> _SOURCE INFORMATION_
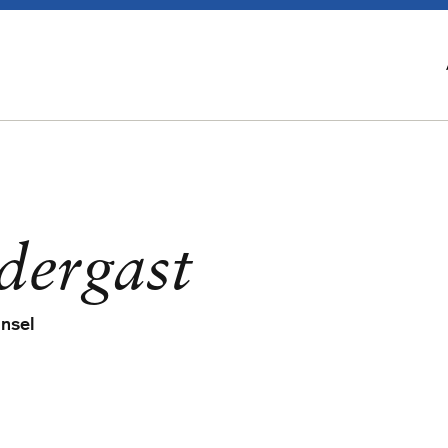
dergast
unsel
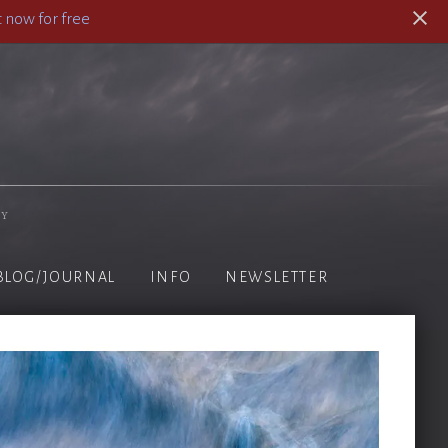
 now for free
hy
BLOG/JOURNAL
INFO
NEWSLETTER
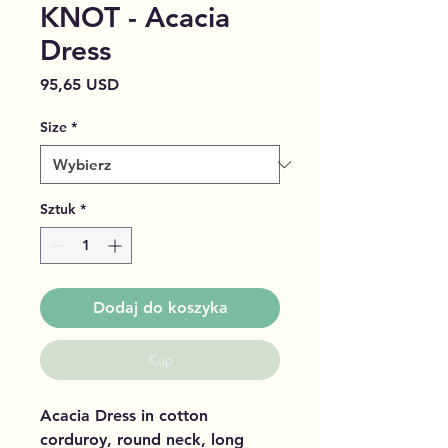
KNOT - Acacia
Dress
Cena
95,65 USD
Size
*
Sztuk
*
Dodaj do koszyka
Kup
Acacia Dress in cotton
corduroy, round neck, long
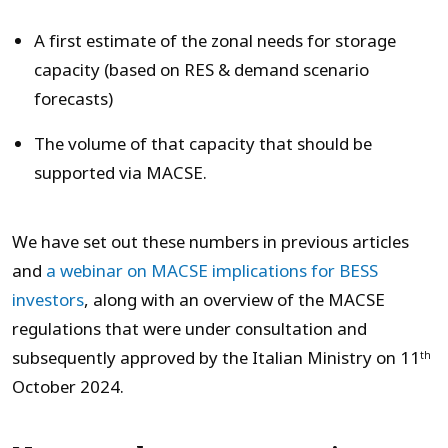
A first estimate of the zonal needs for storage
capacity (based on RES & demand scenario
forecasts)
The volume of that capacity that should be
supported via MACSE.
We have set out these numbers in previous articles
and
a webinar on MACSE implications for BESS
investors
, along with an overview of the MACSE
regulations that were under consultation and
subsequently approved by the Italian Ministry on 11
th
October 2024.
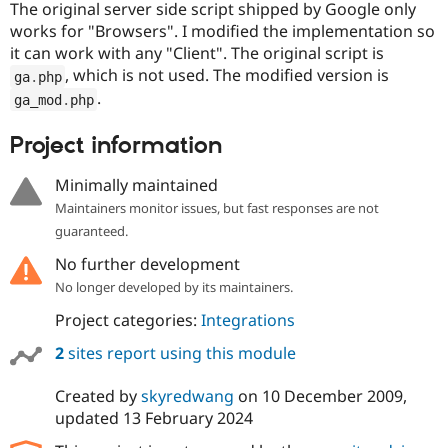
The original server side script shipped by Google only
works for "Browsers". I modified the implementation so
it can work with any "Client". The original script is
, which is not used. The modified version is
ga
.
php
.
ga_mod
.
php
Project information
Minimally maintained
Maintainers monitor issues, but fast responses are not
guaranteed.
No further development
No longer developed by its maintainers.
Project categories:
Integrations
2
sites report using this module
Created by
skyredwang
on
10 December 2009
,
updated
13 February 2024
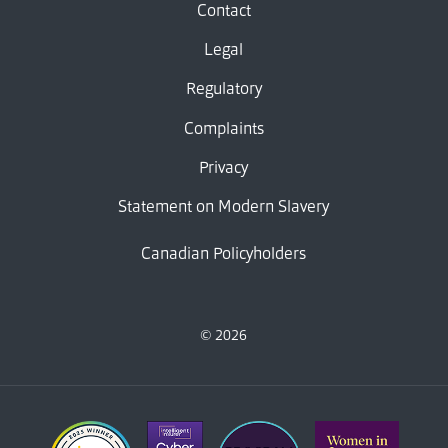
Contact
Legal
Regulatory
Complaints
Privacy
Statement on Modern Slavery
Canadian Policyholders
© 2026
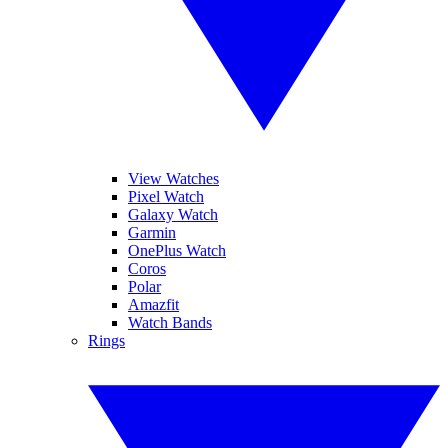
View Watches
Pixel Watch
Galaxy Watch
Garmin
OnePlus Watch
Coros
Polar
Amazfit
Watch Bands
Rings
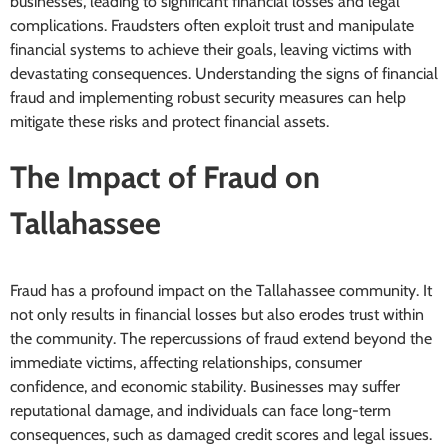
businesses, leading to significant financial losses and legal
complications. Fraudsters often exploit trust and manipulate
financial systems to achieve their goals, leaving victims with
devastating consequences. Understanding the signs of financial
fraud and implementing robust security measures can help
mitigate these risks and protect financial assets.
The Impact of Fraud on
Tallahassee
Fraud has a profound impact on the Tallahassee community. It
not only results in financial losses but also erodes trust within
the community. The repercussions of fraud extend beyond the
immediate victims, affecting relationships, consumer
confidence, and economic stability. Businesses may suffer
reputational damage, and individuals can face long-term
consequences, such as damaged credit scores and legal issues.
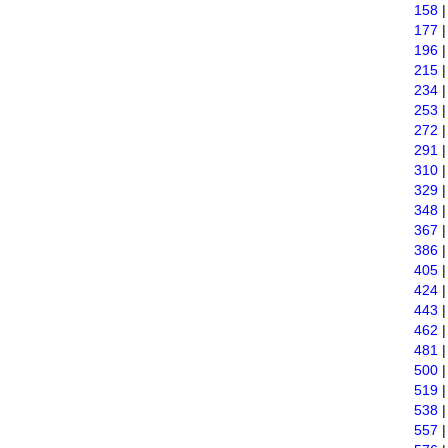
158
177
196
215
234
253
272
291
310
329
348
367
386
405
424
443
462
481
500
519
538
557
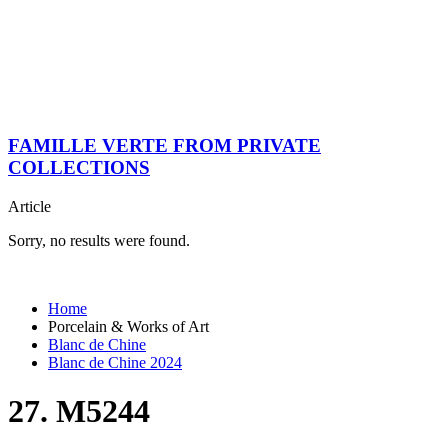
FAMILLE VERTE FROM PRIVATE
COLLECTIONS
Article
Sorry, no results were found.
Home
Porcelain & Works of Art
Blanc de Chine
Blanc de Chine 2024
27. M5244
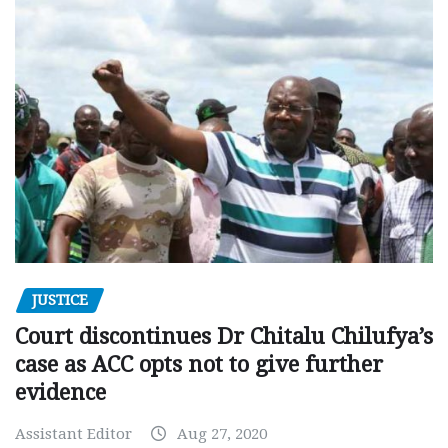
JUSTICE
Court discontinues Dr Chitalu Chilufya’s
case as ACC opts not to give further
evidence
Assistant Editor
Aug 27, 2020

> _ACTION ITEM_
All the material above should be written out exactly, with images omitted.

> _YOUR SOLUTION_
dergast
unsel
 now for free
hy
BLOG/JOURNAL
INFO
NEWSLETTER
KNOT - Acacia
Dress
Cena
95,65 USD
Size
*
Sztuk
*
Dodaj do koszyka
Kup
Acacia Dress in cotton
corduroy, round neck, long
A first estimate of the zonal needs for storage
capacity (based on RES & demand scenario
forecasts)
The volume of that capacity that should be
supported via MACSE.
We have set out these numbers in previous articles
and
a webinar on MACSE implications for BESS
investors
, along with an overview of the MACSE
regulations that were under consultation and
subsequently approved by the Italian Ministry on 11
th
October 2024.
The original server side script shipped by Google only
works for "Browsers". I modified the implementation so
it can work with any "Client". The original script is
, which is not used. The modified version is
ga
.
php
.
ga_mod
.
php
Project information
Minimally maintained
Maintainers monitor issues, but fast responses are not
guaranteed.
No further development
No longer developed by its maintainers.
Project categories:
Integrations
2
sites report using this module
Created by
skyredwang
on
10 December 2009
,
updated
13 February 2024
Contact
Legal
Regulatory
Complaints
Privacy
Statement on Modern Slavery
Canadian Policyholders
© 2026
View Watches
Pixel Watch
Galaxy Watch
Garmin
OnePlus Watch
Coros
Polar
Amazfit
Watch Bands
Rings
businesses, leading to significant financial losses and legal
complications. Fraudsters often exploit trust and manipulate
financial systems to achieve their goals, leaving victims with
devastating consequences. Understanding the signs of financial
fraud and implementing robust security measures can help
mitigate these risks and protect financial assets.
The Impact of Fraud on
Tallahassee
Fraud has a profound impact on the Tallahassee community. It
not only results in financial losses but also erodes trust within
the community. The repercussions of fraud extend beyond the
immediate victims, affecting relationships, consumer
confidence, and economic stability. Businesses may suffer
reputational damage, and individuals can face long-term
consequences, such as damaged credit scores and legal issues.
158
177
196
215
234
253
272
291
310
329
348
367
386
405
424
443
462
481
500
519
538
557
FAMILLE VERTE FROM PRIVATE
COLLECTIONS
Article
Sorry, no results were found.
Home
Porcelain & Works of Art
Blanc de Chine
Blanc de Chine 2024
27. M5244
JUSTICE
Court discontinues Dr Chitalu Chilufya’s
case as ACC opts not to give further
evidence
Assistant Editor
Aug 27, 2020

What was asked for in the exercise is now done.